Though Washington State was not selected for receipt of pilot grant funds, use of the AAP SONPM Toolkit assisted with identifying coalition partners in Washington State, including the Healthcare Coalition for Children and Youth, the local Washington State AAP Chapter, and a local human milk bank. Led by an academic neonatologist, outreach to the Office of the Insurance Commissioner requesting PDHM coverage via regulatory authority occurred in the spring 2021 while coalition partners simultaneously identified a legislative sponsor. State Senator M. Dingra, who serves on the state’s Ways and Means Committee, introduced Washington State Senate Bill 5702 in January of 2022. Washington State used the toolkit’s draft letters of support for insurance coverage of PDHM use. Similar to the Georgia experience, a 1-page summary abbreviated the legislative request, key data points, and estimated impact on babies statewide. Documentation of other states with similar legislation was particularly beneficial.

Cost-effective calculations provided in the tool kit were of limited benefit in Washington State, as the coalition’s eligibility requirements for insurance-covered PDHM use extended beyond the VLBW population (Table 2). Unlike the legislative strategy in New York, which focused heavily on the cost-savings argument and thus reserved donor milk for babies at highest risk for NEC, Washington State’s approach emphasized health equity as the primary rationale for this coverage.25,35  Support for SB 5702 was considered a potential redress of racial and socioeconomic disparities in access to breastmilk and breastfeeding support. Advocates emphasized geographic variations in PDHM access, with decreased availability in rural birthing hospitals. With an estimated 15% of infants in the state receiving formula in the first 48 hours of life, overwhelmingly from mothers with labor complications who delivered via Cesarean section, Washington’s State’s coalition promoted PDHM coverage as a vehicle for maternal equity. Failure to support the bill was framed as penalizing infants born to mothers with delivery complications. Support for the measure benefitted from a greater statewide focus on maternal and infant supports occurring concurrently, including expanding postpartum Medicaid coverage to 1 year after delivery and broadening insurance support for lactation services. The law passed on March 30, 2022.36 

TABLE 2

Medical Indications for Inpatient Infants Requiring Third-Party Payment for Use of Pasteurized Human Donor Milk in Washington State (as Proposed in Washington State Bill 5702)

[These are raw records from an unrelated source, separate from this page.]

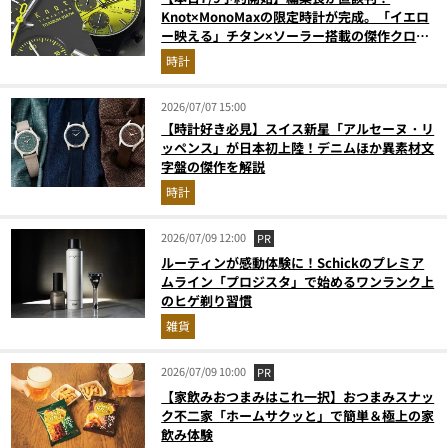
Knot×MonoMaxの限定時計が完成。「イエロ
ー映える」チタン×ソーラー搭載の傑作クロノ
グラフ
時計
2026/07/07 15:00
【時計好き必見】スイス新星「アルセーヌ・リ
ッペンス」が日本初上陸！デニムほか異素材文
字盤の傑作を解説
時計
2026/07/09 12:00
PR
ルーティンが感動体験に！Schickのプレミア
ムライン「プロジスタ」で始めるワンランク上
のヒゲ剃り習慣
雑貨
2026/07/09 10:00
PR
【家飲みおつまみはこれ一択】おつまみスナッ
ク不二家「ホームサクッと」で簡単＆極上の家
飲み体験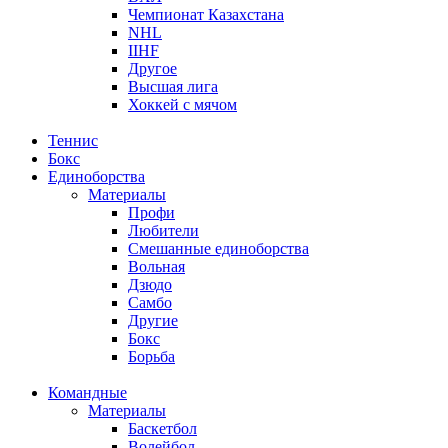
Чемпионат Казахстана
NHL
IIHF
Другое
Высшая лига
Хоккей с мячом
Теннис
Бокс
Единоборства
Материалы
Профи
Любители
Смешанные единоборства
Вольная
Дзюдо
Самбо
Другие
Бокс
Борьба
Командные
Материалы
Баскетбол
Волейбол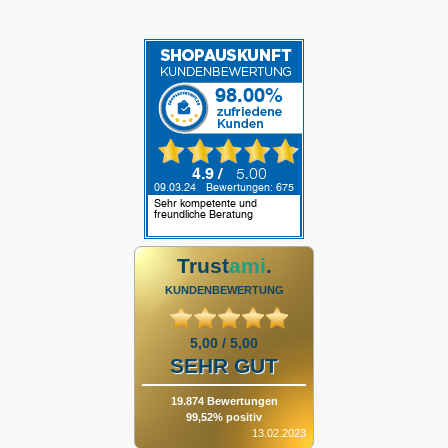
Trust
ami
.
KUNDENBEWERTUNG
5,00 / 5,00
SEHR GUT
19.874 Bewertungen
99,52% positiv
13.02.2023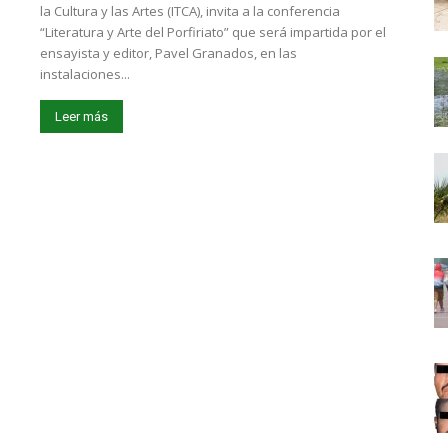
la Cultura y las Artes (ITCA), invita a la conferencia
“Literatura y Arte del Porfiriato” que será impartida por el
ensayista y editor, Pavel Granados, en las
instalaciones...
Leer más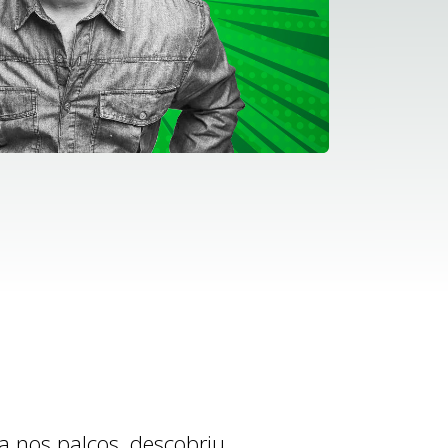
a nos palcos, descobriu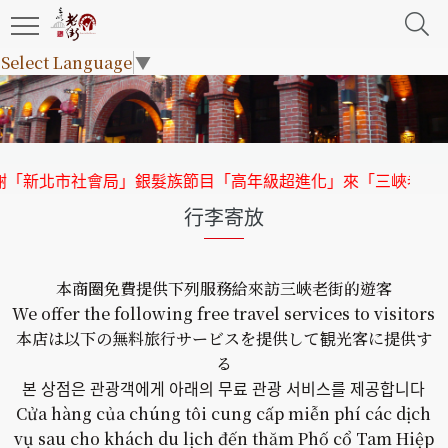
Select Language
▼
「新北市社會局」銀髮族節目「高年級超進化」來「三峽老街」
行李寄放
本商圈免費提供下列服務給來訪三峽老街的遊客
We offer the following free travel services to visitors
本店は以下の無料旅行サービスを提供して観光客に提供す
る
본 상점은 관광객에게 아래의 무료 관광 서비스를 제공합니다
Cửa hàng của chúng tôi cung cấp miễn phí các dịch
vụ sau cho khách du lịch đến thăm Phố cổ Tam Hiệp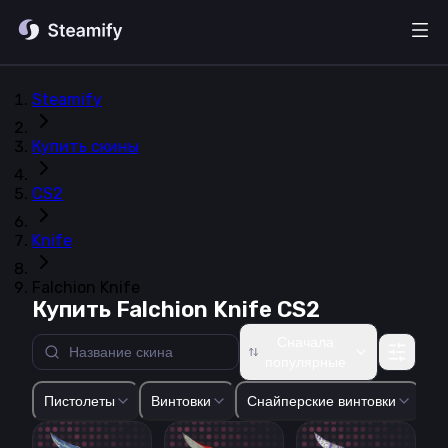
Steamify
Купить скины
CS2
Knife
Falchion Knife
Купить Falchion Knife CS2
Сначала
популярные
Glock-18
USP-S
P2000
P250
Five-SeveN
Tec-9
CZ75-Auto
Пистолеты
Винтовки
Снайперские винтовки
Пи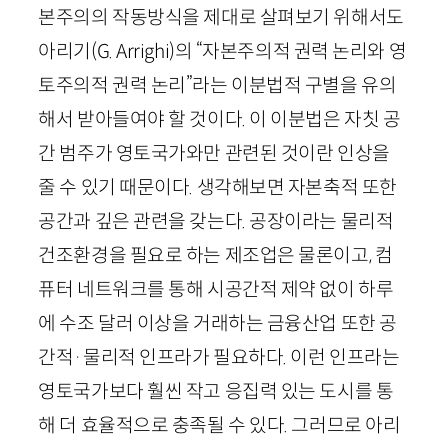
본주의의 작동방식을 제대로 살펴보기 위해서도
아리기(
G
.
Arrighi
)의 “자본주의적 권력 논리와 영
토주의적 권력 논리”라는 이분법적 구별을 유의
해서 받아들여야 할 것이다. 이 이분법은 자칫 공
간 범주가 영토국가와만 관련된 것이란 인상을
줄 수 있기 때문이다. 생각해보면 자본축적 또한
공간과 깊은 관련을 갖는다. 공장이라는 물리적
건조환경을 필요로 하는 제조업은 물론이고, 컴
퓨터 네트워크를 통해 시공간적 제약 없이 하루
에 수조 달러 이상을 거래하는 금융산업 또한 공
간적
·
물리적 인프라가 필요하다. 이런 인프라는
영토국가보다 훨씬 작고 응집력 있는 도시를 통
해 더 효율적으로 충족될 수 있다. 그러므로 아리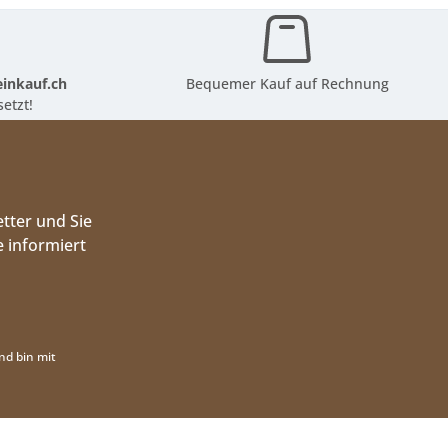
inkauf.ch
Bequemer Kauf auf Rechnung
etzt!
tter und Sie
 informiert
nd bin mit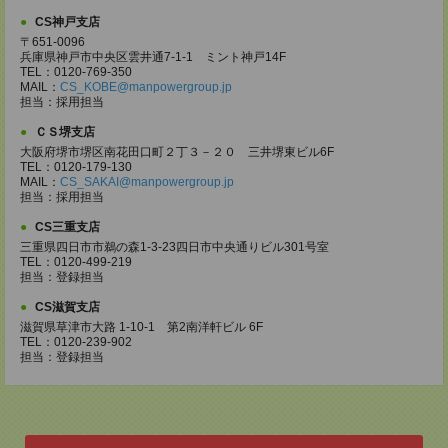
CS神戸支店
〒651-0096
兵庫県神戸市中央区雲井通7-1-1 ミント神戸14F
TEL：0120-769-350
MAIL：
CS_KOBE@manpowergroup.jp
担当：採用担当
ＣＳ堺支店
大阪府堺市堺区南花田口町２丁３－２０ 三井堺東ビル6F
TEL：0120-179-130
MAIL：
CS_SAKAI@manpowergroup.jp
担当：採用担当
CS三重支店
三重県四日市市鵜の森1-3-23四日市中央通りビル301号室
TEL：0120-499-219
担当：登録担当
CS滋賀支店
滋賀県草津市大路 1-10-1 第2南洋軒ビル 6F
TEL：0120-239-902
担当：登録担当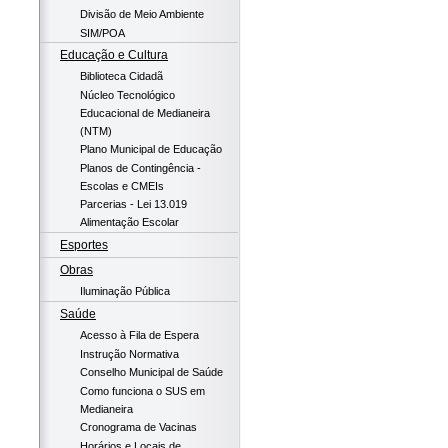
Divisão de Meio Ambiente
SIM/POA
Educação e Cultura
Biblioteca Cidadã
Núcleo Tecnológico
Educacional de Medianeira
(NTM)
Plano Municipal de Educação
Planos de Contingência -
Escolas e CMEIs
Parcerias - Lei 13.019
Alimentação Escolar
Esportes
Obras
Iluminação Pública
Saúde
Acesso à Fila de Espera
Instrução Normativa
Conselho Municipal de Saúde
Como funciona o SUS em
Medianeira
Cronograma de Vacinas
Horários e Locais de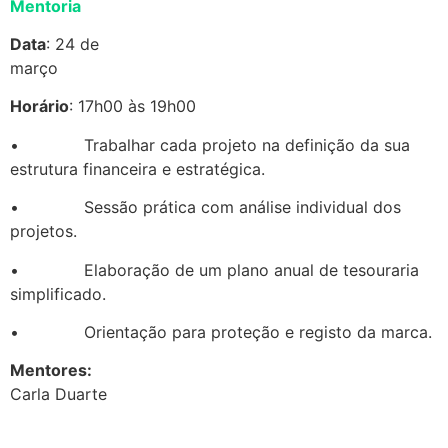
Mentoria
Data
: 24 de
mar
Horário
: 17h00 às 19h00
• Trabalhar cada projeto na definição da sua
estrutura financeira e estratégica.
• Sessão prática com análise individual dos
projetos.
• Elaboração de um plano anual de tesouraria
simplificado.
• Orientação para proteção e registo da marca.
Mentores:
Carla Duarte
.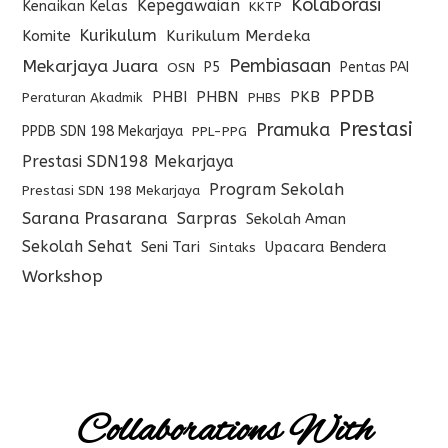
Kolaborasi
Kepegawaian
Kenaikan Kelas
KKTP
Kurikulum
Komite
Kurikulum Merdeka
Pembiasaan
Mekarjaya Juara
P5
Pentas PAI
OSN
PPDB
PHBI
PHBN
PKB
Peraturan Akadmik
PHBS
Prestasi
Pramuka
PPDB SDN 198 Mekarjaya
PPL-PPG
Prestasi SDN198 Mekarjaya
Program Sekolah
Prestasi SDN 198 Mekarjaya
Sarana Prasarana
Sarpras
Sekolah Aman
Sekolah Sehat
Seni Tari
Upacara Bendera
Sintaks
Workshop
Collaborations With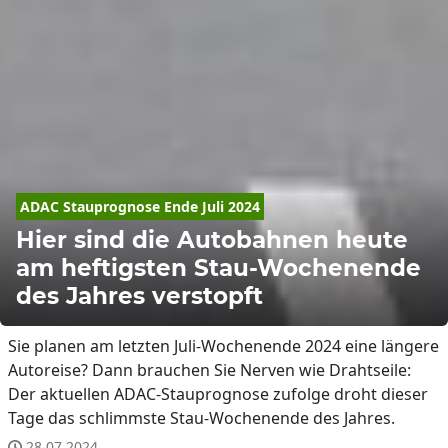
ADAC Stauprognose Ende Juli 2024
Hier sind die Autobahnen heute
am heftigsten Stau-Wochenende
des Jahres verstopft
Sie planen am letzten Juli-Wochenende 2024 eine längere
Autoreise? Dann brauchen Sie Nerven wie Drahtseile:
Der aktuellen ADAC-Stauprognose zufolge droht dieser
Tage das schlimmste Stau-Wochenende des Jahres.
28.07.2024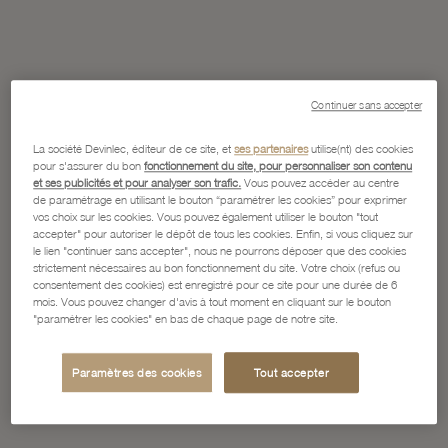
Continuer sans accepter
La société Devinlec, éditeur de ce site, et
ses partenaires
utilise(nt) des cookies
pour s'assurer du bon
fonctionnement du site, pour personnaliser son contenu
et ses publicités et pour analyser son trafic.
Vous pouvez accéder au centre
de paramétrage en utilisant le bouton “paramétrer les cookies” pour exprimer
vos choix sur les cookies. Vous pouvez également utiliser le bouton "tout
accepter" pour autoriser le dépôt de tous les cookies. Enfin, si vous cliquez sur
le lien "continuer sans accepter", nous ne pourrons déposer que des cookies
strictement nécessaires au bon fonctionnement du site. Votre choix (refus ou
consentement des cookies) est enregistré pour ce site pour une durée de 6
mois. Vous pouvez changer d'avis à tout moment en cliquant sur le bouton
"paramétrer les cookies" en bas de chaque page de notre site.
Paramètres des cookies
Tout accepter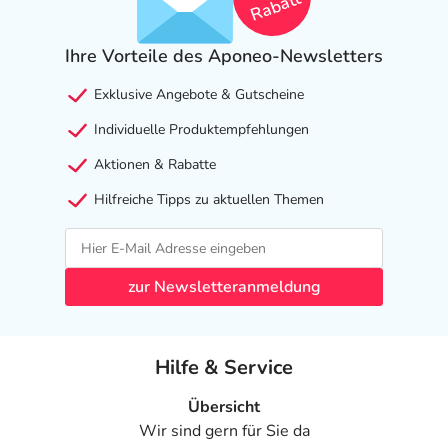
Rabatt
Ihre Vorteile des Aponeo-Newsletters
Exklusive Angebote & Gutscheine
Individuelle Produktempfehlungen
Aktionen & Rabatte
Hilfreiche Tipps zu aktuellen Themen
zur Newsletteranmeldung
Hilfe & Service
Übersicht
Wir sind gern für Sie da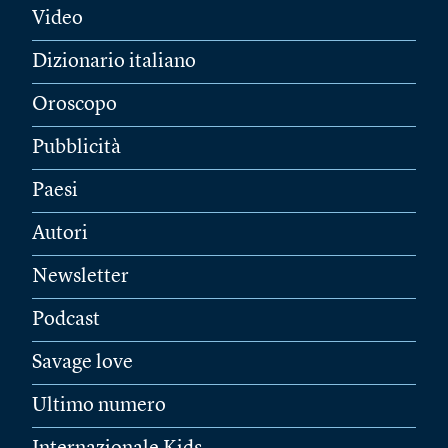
Video
Dizionario italiano
Oroscopo
Pubblicità
Paesi
Autori
Newsletter
Podcast
Savage love
Ultimo numero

Indications for Insurance Coverage of Inpatient Donor Milk in Washington State
Infants < 2500 g 
Infants 34 wk GA or less 
At risk for BPD, ROP, or NEC 
Congenital or acquired GI condition predisposing to long-term feeding or malabsorption complications 
Sepsis 
Organ or bone marrow transplant 
Congenital hypotonia associated with feeding difficulty or malabsorption 
Renal dialysis requiring dialysis in the first year of life 
Craniofacial anomalies 
Immunologic deficiencies 
Neonatal abstinence syndrome 
“Any other serious congenital or acquired condition for which the use of donor human milk and donor human milk derived products is medically necessary and supports the treatment and recovery of the child.” 
“Any baby still inpatient within 72 hours of birth without sufficient milk available.” 
Indications for Insurance Coverage of Inpatient Donor Milk in Washington State
Infants < 2500 g 
Infants 34 wk GA or less 
At risk for BPD, ROP, or NEC 
Congenital or acquired GI condition predisposing to long-term feeding or malabsorption complications 
Sepsis 
Organ or bone marrow transplant 
Congenital hypotonia associated with feeding difficulty or malabsorption 
Renal dialysis requiring dialysis in the first year of life 
Craniofacial anomalies 
Immunologic deficiencies 
Neonatal abstinence syndrome 
“Any other serious congenital or acquired condition for which the use of donor human milk and donor human milk derived products is medically necessary and supports the treatment and recovery of the child.” 
“Any baby still inpatient within 72 hours of birth without sufficient milk available.” 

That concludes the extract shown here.